Le gouvernement avait finalement été obligé de reculer le 15 octobre, le décret du 1 er septembre ayant été invalidé par le juge des référés. Mais alors que le confinement a été décrété depuis plusieurs semaines, le gouvernement vient par un décret datant du 10 novembre, d’élargir la liste des personnes considérées comme « vulnérables  ». C’est plusieurs mois après le début de l’épidémie que les personnes atteintes de sclérose en plaque ou encore de la maladie de Parkinson pourront avoir droit au chômage partiel. Une mesure qui arrive tardivement, alors que le virus circule très activement et que les taux d’hospitalisation approchent de ce que l’on a pu voir au plus haut de la première vague.

Mais ce décret pose surtout de nouvelles conditions -scandaleuses- pour être bénéficiaire du chômage partiel. En effet il y est mentionné que « Les salariés vulnérables placés en position d’activité partielle [...] sont ceux répondant aux deux critères cumulatifs suivants » : à savoir être considérée comme personne vulnérable et « ne pouvoir ni recourir totalement au télétravail, ni bénéficier des mesures de protection renforcées suivantes ».

Des mesures de protection floues qui donnent les pleins pouvoirs au patronat

Ces « mesures de protection renforcées » sont déclinées en 7 points, parmi lesquels l’adaptation des horaires pour éviter les heures de pointe ou encore la mise à disposition de masques par l’employeur pour les trajets. On trouve en deuxième position la mise en place pour les personnes vulnérables de « gestes barrières renforcés : hygiène des mains renforcée, port systématique d’un masque de type chirurgical lorsque la distanciation physique ne peut être respectée ou en milieu clos ». Une proposition pour le moins minimale, qui reprend les gestes barrières et les mesures de sécurité standard en entreprises et valables pour tous les salariés.

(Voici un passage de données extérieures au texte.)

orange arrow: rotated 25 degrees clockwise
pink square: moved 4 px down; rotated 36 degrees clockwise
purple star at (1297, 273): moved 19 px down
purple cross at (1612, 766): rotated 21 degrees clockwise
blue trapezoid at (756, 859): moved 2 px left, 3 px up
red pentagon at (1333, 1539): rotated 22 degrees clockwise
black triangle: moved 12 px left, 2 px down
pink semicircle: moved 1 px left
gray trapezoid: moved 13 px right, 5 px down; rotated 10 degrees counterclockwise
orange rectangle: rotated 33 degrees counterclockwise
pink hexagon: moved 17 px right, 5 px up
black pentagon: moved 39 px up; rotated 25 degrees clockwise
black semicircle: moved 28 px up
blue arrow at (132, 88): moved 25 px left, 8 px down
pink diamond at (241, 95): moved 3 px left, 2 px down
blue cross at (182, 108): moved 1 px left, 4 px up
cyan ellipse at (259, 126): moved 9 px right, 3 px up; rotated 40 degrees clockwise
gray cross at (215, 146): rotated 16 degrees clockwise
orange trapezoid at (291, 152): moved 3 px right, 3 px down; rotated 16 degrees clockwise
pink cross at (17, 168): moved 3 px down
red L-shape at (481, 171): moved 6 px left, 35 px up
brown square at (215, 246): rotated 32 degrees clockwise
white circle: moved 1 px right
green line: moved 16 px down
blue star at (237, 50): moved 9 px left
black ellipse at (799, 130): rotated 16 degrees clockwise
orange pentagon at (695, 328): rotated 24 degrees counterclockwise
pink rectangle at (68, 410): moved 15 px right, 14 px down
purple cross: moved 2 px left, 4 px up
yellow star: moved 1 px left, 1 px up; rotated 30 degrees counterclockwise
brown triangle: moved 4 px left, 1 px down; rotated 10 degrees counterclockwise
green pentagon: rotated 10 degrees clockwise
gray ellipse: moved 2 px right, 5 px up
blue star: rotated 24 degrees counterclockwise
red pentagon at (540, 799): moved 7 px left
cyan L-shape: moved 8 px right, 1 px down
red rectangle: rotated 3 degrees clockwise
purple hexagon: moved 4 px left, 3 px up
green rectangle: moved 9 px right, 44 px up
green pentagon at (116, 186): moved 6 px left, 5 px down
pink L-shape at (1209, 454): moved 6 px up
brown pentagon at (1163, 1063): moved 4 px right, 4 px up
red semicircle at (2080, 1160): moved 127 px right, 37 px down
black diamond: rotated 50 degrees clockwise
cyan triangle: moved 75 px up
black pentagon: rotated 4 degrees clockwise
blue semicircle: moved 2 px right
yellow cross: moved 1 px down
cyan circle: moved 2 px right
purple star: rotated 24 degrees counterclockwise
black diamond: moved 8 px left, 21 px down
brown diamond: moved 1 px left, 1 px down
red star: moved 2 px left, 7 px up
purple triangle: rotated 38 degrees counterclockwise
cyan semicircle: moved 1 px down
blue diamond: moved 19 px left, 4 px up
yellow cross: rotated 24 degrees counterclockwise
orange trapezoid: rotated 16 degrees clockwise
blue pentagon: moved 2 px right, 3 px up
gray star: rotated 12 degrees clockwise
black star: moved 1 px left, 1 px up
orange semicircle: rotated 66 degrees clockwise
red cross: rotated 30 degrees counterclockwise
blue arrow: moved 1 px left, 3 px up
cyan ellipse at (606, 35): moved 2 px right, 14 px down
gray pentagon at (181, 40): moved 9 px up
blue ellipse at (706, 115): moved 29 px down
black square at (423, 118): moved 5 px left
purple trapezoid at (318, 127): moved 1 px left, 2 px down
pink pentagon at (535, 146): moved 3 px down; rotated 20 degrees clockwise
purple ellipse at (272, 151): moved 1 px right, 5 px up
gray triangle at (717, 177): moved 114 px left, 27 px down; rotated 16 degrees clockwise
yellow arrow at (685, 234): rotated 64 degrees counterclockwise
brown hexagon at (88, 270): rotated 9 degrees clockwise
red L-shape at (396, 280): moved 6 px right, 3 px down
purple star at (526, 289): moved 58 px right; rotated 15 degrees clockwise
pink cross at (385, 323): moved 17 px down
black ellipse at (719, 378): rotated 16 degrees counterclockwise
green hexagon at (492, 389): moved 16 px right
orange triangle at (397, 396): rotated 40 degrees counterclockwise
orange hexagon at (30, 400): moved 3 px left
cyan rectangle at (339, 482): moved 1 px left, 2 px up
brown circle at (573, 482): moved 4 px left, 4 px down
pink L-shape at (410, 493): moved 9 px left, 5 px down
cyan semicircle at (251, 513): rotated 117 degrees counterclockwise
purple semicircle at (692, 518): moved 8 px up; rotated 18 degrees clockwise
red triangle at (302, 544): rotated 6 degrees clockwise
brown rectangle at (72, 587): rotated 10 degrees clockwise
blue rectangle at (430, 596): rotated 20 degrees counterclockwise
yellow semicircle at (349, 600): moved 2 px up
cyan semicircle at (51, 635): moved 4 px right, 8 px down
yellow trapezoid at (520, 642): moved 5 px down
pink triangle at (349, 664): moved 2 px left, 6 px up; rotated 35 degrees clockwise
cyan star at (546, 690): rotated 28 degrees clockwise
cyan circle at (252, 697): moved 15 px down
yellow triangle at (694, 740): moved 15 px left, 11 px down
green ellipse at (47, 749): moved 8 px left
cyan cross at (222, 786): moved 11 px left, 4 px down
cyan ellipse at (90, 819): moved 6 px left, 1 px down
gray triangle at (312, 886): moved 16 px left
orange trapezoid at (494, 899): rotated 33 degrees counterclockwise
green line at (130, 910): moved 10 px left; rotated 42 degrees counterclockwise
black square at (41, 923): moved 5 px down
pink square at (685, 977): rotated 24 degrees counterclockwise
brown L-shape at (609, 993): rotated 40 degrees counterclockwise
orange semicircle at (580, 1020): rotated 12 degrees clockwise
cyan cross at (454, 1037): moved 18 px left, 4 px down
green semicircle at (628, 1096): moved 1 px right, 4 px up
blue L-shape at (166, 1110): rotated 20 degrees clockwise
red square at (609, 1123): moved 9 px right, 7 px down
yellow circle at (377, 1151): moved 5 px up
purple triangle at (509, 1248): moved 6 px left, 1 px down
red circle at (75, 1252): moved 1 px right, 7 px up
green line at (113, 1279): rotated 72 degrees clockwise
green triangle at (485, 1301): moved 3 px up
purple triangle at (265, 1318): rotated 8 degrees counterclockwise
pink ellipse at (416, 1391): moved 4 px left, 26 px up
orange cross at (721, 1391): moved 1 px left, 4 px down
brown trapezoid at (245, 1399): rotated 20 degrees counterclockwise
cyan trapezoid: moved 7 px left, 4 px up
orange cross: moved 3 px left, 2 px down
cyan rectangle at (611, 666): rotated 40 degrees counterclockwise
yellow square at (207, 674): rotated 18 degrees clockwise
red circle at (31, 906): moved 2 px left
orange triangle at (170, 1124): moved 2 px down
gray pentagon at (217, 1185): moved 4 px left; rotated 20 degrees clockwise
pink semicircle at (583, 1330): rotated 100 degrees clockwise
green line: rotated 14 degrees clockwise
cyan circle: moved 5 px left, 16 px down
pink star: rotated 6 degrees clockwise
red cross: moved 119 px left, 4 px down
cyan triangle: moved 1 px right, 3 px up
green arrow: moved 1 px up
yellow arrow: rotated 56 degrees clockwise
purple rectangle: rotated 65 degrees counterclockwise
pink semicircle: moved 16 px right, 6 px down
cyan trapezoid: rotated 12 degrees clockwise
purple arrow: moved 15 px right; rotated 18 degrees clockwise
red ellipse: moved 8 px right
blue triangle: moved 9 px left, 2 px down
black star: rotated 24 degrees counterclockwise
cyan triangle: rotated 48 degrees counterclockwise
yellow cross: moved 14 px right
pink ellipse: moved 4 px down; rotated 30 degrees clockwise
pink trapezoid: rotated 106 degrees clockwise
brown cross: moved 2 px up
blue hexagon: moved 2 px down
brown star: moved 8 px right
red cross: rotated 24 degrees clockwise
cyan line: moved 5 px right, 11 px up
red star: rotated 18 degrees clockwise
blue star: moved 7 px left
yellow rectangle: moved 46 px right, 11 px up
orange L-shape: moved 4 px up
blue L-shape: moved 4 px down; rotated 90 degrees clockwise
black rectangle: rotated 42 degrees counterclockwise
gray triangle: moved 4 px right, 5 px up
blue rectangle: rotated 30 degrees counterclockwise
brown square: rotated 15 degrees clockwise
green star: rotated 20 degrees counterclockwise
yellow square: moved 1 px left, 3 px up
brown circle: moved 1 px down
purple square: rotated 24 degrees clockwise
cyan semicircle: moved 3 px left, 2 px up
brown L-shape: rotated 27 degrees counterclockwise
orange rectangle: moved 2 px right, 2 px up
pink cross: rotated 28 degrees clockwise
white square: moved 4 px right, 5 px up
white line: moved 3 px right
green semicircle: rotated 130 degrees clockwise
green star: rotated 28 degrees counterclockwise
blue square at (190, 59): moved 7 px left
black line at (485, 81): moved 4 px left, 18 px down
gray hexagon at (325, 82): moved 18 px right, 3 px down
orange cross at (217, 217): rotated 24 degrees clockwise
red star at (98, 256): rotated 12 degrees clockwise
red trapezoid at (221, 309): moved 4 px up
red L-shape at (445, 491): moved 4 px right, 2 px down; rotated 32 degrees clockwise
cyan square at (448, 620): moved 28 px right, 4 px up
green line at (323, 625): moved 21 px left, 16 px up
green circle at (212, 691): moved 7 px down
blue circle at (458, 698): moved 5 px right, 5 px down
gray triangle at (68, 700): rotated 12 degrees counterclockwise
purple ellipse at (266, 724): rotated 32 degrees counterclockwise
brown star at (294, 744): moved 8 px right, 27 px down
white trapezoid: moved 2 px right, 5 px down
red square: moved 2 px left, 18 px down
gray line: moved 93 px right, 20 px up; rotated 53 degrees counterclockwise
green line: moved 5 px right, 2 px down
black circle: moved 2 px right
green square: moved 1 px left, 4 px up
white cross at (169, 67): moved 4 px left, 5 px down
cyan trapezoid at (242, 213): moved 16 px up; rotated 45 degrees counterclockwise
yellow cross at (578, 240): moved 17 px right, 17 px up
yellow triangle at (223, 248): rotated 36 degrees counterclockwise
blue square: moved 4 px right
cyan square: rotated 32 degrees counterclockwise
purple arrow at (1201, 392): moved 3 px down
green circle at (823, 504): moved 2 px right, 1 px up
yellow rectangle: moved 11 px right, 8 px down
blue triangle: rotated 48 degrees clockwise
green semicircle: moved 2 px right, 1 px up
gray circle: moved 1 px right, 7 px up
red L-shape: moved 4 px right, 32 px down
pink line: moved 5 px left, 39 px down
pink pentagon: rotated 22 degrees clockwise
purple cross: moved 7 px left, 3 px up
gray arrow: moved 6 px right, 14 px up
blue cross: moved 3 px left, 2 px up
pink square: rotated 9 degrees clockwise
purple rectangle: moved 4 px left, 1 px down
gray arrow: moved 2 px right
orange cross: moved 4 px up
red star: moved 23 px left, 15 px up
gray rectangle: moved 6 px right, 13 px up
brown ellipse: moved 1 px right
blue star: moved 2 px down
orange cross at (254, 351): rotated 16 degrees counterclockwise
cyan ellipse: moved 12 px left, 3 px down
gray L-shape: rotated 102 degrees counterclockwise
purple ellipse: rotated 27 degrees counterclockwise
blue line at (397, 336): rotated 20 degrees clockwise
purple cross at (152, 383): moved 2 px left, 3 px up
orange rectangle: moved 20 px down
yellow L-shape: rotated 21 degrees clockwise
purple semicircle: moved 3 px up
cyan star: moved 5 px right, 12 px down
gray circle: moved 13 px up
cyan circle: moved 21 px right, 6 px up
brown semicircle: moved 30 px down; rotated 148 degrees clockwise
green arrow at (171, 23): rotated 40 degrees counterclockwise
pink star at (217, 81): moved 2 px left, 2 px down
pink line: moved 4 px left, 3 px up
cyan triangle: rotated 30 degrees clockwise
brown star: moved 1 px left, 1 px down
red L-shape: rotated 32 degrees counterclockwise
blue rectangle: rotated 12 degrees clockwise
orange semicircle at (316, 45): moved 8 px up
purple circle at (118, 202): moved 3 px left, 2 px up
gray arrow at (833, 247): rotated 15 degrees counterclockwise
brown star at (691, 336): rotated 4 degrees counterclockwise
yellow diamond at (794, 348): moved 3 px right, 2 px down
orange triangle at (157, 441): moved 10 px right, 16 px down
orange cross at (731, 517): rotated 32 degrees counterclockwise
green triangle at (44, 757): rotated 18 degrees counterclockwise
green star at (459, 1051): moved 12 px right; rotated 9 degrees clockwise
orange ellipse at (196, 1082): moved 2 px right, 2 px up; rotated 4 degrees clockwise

Mais les conditions ne s’arrêtent pas là...

On trouve ainsi en tête des « mesures de protections » : « L’isolement du poste de travail, notamment par la mise à disposition d’un bureau individuel ou, à défaut, son aménagement, pour limiter au maximum le risque d’exposition, en particulier par l’adaptation des horaires ou la mise en place de protections matérielles ». Ou encore en troisième position « L’absence ou la limitation du partage du poste de travail  ». « Limiter au maximum  », « limitation  » : des termes flous qui enlèvent toute forme de contrainte aux employeurs en leur laissant pleine liberté pour décider de ce qu’est un bureau qui limiterait au maximum les risques. Une absence de règle claire qui offre une très large marge de manœuvre au patronat pour forcer la reprise du travail en présentiel pour un grand nombre de salariés, pourtant bel et bien vulnérables.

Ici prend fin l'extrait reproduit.